Today more than ever before, electronics designers must pack higher powered components closer together in ever-smaller spaces. More power in less space translates to increased power densities, and higher device operating temperature, thereby requiring increased heat dissipation. As temperatures rise, the reliability and functionality of electronic components are impaired dramatically. Experience has shown that more than 50 percent of electronic failures are the result of thermal problems. Traditionally, heat sinks are used to move heat from components generating the heat to an area where the heat can be dissipated to the atmosphere or adequate ventilation can he provided to the heat sink.
Most conventional heat sinks use sore form of mechanical method to attach the heat-generating component to the heat sink. The most common methods are: adhesives, spring clamping devices, or hold-down brackets with a mechanical fastener, such as a bolt. Adhesives have well known disadvantages associated with storage and handling. In those cases not employing adhesives, the heat sinks are usually made of two pieces: a main heat sink body, and a separate retaining clamp. In some cases, the clamp is a flat spring that at least partially surrounds the component and engages detents or notches in the main heat sink body. Alternatively, the retaining clamp may have a hook on one end that engages an aperture in the main body and is secured to the body by a machine screw. In these mechanical devices, the technician topically must assemble the parts and the component, or apply the adhesive by hand. This hand assembly often results in imprecise alignment of the component and the heat sink. Additionally, this hand alignment requires an appreciable amount of time, which slows down production and ultimately increases the cost of the assembly.
For those cases where the heat sink incorporates structural support features for the component, cooperative alignment of the heat sink and the component is essential so that the assembly readily aligns with the intended apertures on the printed wiring board (PWB). This alignment problem may be overcome by allowing some variability in locating the component on the heat sink, i.e., the component may be shifted laterally when in contact with the heat sink so as to align the leads and supports with the appropriate apertures on the PWB. Of course, this variability may lead to a loose junction between the component and the heat sink. While these fastening methods are adequate in retaining the component on the heat sink, there is a significant cost associated with the time it takes an assembler to make the mechanical attachment of the component to the heat sink.

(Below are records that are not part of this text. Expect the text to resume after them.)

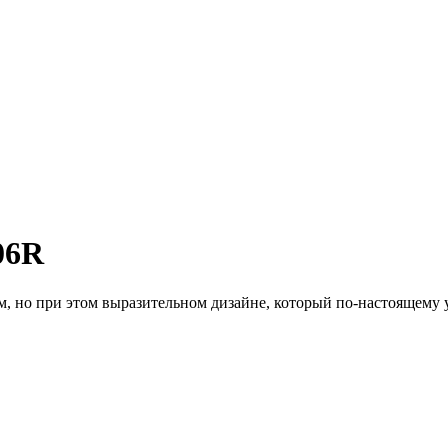
06R
, но при этом выразительном дизайне, который по-настоящему у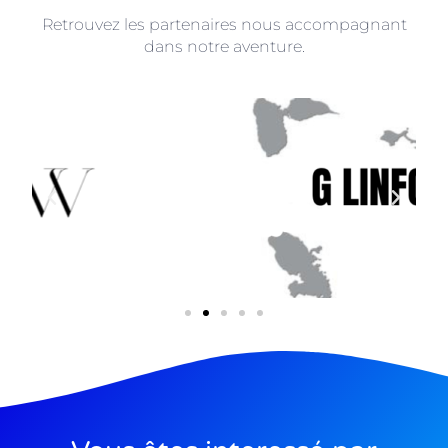
Retrouvez les partenaires nous accompagnant
dans notre aventure.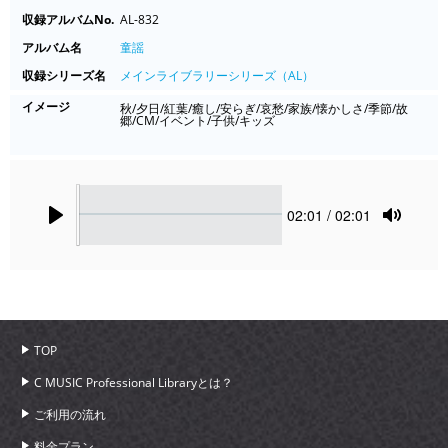
収録アルバムNo.
AL-832
アルバム名
童謡
収録シリーズ名
メインライブラリーシリーズ（AL）
イメージ
秋/夕日/紅葉/癒し/安らぎ/哀愁/家族/懐かしさ/季節/故
郷/CM/イベント/子供/キッズ
Seek
Current
02:01
/ 02:01
time
Play
Toggle
Mute
TOP
C MUSIC Professional Libraryとは？
ご利用の流れ
料金プラン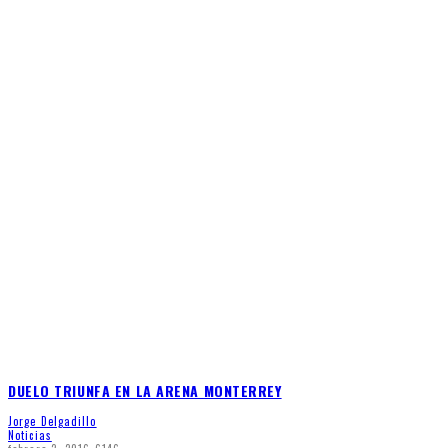
DUELO TRIUNFA EN LA ARENA MONTERREY
Jorge Delgadillo
Noticias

Obviously, conventional heat sinks have been primarily designed with the principal areas of the heat problem and cost in mind. That is, other areas such as component alignment, board positioning, ease of manufacture, complexity of assembly, etc., have not had high importance indices.
Accordingly, what is needed in the art is a low-cost, easy-to-manufacture, and easy-to-assemble heat sink that incorporates component alignment, as well as solderable board positioning and component attachment features for electrical connectivity.